United States District Court, D. Utah

April 12, 2017

BANNER BANK, a Washington banking corporation, Plaintiff,
v.
FIRST AMERICAN TITLE INSURANCE COMPANY, a California corporation, Defendants.

          MEMORANDUM DECISION AND ORDER

          Bruce S. Jenkins United States District Judge.

         On November 30, 2016, Defendant First American Title Insurance Company filed a motion for summary judgment and memorandum in support thereof.[1] Plaintiff Banner Bank filed an opposition response on January 3, 2017.[2] First American Title Insurance Company filed a reply on January 17, 2017.[3]

         Plaintiff also filed its own motion for summary judgment and memorandum in support thereof on December 1, 2016.[4] Defendant First American Title Insurance Company filed an opposition response on December 29, 2016.[5] Banner Bank filed a reply on January 17, 2017.[6]

         Both motions for summary judgment came before the court for a hearing on January 31, 2017.[7] Steven W. Call and Jonathan A. Dibble appeared on behalf of Plaintiff Banner Bank.[8]Sara E. Bouley and Scott E. Gizer appeared on behalf of Defendant First American Title Insurance Company.[9] At the close of oral argument, the court reserved on the matter.[10]

         Having considered the parties' briefs, the arguments of counsel, and the relevant law, the court hereby GRANTS Plaintiffs summary judgment motion on the First, Second, and Third Claims for Relief and DENIES Defendant's summary judgment motion on those same three issues.

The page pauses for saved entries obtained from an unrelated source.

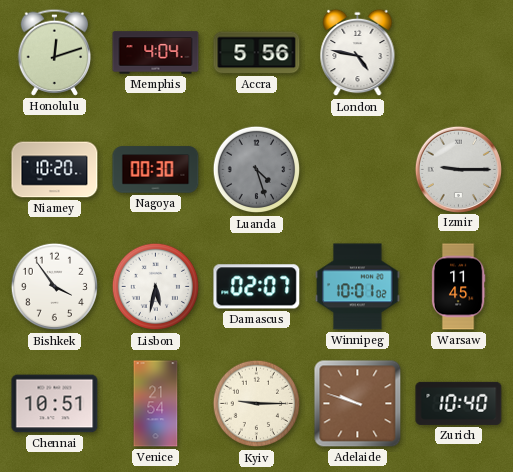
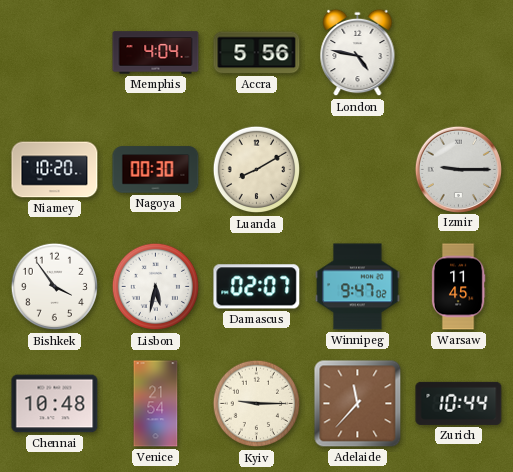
Honolulu: 12:12 -> none
Luanda: 4:27 -> 8:10
Luanda dial: grey -> cream
Winnipeg: 10:01 -> 9:47
Chennai: 10:51 -> 10:48
Adelaide: 9:48 -> 11:37
Zurich: 10:40 -> 10:44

As to the Fifth Claim for Relief, this issue is academic and need not be decided.

         BACKGROUND

         Wendell Jacobson ("Jacobson") obtained a line of credit from American West Bank, which at the time did business in Utah as Far West Bank[11] (the "Bank") in March 2007.[12] He originally executed a Promissory Note in favor of the Bank in the amount of $ 1, 000, 000.[13] In April 2007, Mr. Jacobson executed a Change in Terms Agreement which increased the principal loan obligation to $5, 000, 000.[14] In connection therewith, Mr. Jacobson and the Bank executed a Business Loan Agreement on June 15, 2009.[15] On the same day Mr. Jacobson, as part of the transaction, also executed a new loan document in the amount of $5, 000, 000 entitled Change in Terms Agreement.[16]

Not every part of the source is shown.